-------- Given data

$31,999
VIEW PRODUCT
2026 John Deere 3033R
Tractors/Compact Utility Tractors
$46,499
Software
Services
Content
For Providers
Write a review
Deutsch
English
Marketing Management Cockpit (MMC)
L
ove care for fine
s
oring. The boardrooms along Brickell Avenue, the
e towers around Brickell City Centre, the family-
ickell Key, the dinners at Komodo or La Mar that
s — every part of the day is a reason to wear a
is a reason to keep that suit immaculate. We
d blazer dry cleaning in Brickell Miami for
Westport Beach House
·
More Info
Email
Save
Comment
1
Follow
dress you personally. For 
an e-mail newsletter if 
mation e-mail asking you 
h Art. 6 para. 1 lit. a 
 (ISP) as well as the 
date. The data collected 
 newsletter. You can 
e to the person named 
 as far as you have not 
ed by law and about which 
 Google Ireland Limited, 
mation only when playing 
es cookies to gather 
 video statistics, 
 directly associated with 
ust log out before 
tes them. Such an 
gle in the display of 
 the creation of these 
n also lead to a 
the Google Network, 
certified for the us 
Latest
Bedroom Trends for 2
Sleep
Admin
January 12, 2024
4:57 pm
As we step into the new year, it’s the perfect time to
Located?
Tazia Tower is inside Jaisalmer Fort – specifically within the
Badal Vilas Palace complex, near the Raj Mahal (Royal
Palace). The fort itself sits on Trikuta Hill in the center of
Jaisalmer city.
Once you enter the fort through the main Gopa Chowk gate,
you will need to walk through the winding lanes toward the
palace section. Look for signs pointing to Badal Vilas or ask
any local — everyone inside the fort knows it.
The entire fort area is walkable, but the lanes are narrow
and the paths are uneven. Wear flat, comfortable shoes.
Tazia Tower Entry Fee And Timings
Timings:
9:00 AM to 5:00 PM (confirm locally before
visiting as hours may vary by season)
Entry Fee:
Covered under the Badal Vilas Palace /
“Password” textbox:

----------------

**Directions:** From the records above, give again exactly the lines running from the line with "Tractors/Compact Utility Tractors" to the line with "The entire fort", inclusive.

**Solution to this exercise:**
Tractors/Compact Utility Tractors
$46,499
Software
Services
Content
For Providers
Write a review
Deutsch
English
Marketing Management Cockpit (MMC)
L
ove care for fine
s
oring. The boardrooms along Brickell Avenue, the
e towers around Brickell City Centre, the family-
ickell Key, the dinners at Komodo or La Mar that
s — every part of the day is a reason to wear a
is a reason to keep that suit immaculate. We
d blazer dry cleaning in Brickell Miami for
Westport Beach House
·
More Info
Email
Save
Comment
1
Follow
dress you personally. For 
an e-mail newsletter if 
mation e-mail asking you 
h Art. 6 para. 1 lit. a 
 (ISP) as well as the 
date. The data collected 
 newsletter. You can 
e to the person named 
 as far as you have not 
ed by law and about which 
 Google Ireland Limited, 
mation only when playing 
es cookies to gather 
 video statistics, 
 directly associated with 
ust log out before 
tes them. Such an 
gle in the display of 
 the creation of these 
n also lead to a 
the Google Network, 
certified for the us 
Latest
Bedroom Trends for 2
Sleep
Admin
January 12, 2024
4:57 pm
As we step into the new year, it’s the perfect time to
Located?
Tazia Tower is inside Jaisalmer Fort – specifically within the
Badal Vilas Palace complex, near the Raj Mahal (Royal
Palace). The fort itself sits on Trikuta Hill in the center of
Jaisalmer city.
Once you enter the fort through the main Gopa Chowk gate,
you will need to walk through the winding lanes toward the
palace section. Look for signs pointing to Badal Vilas or ask
any local — everyone inside the fort knows it.
The entire fort area is walkable, but the lanes are narrow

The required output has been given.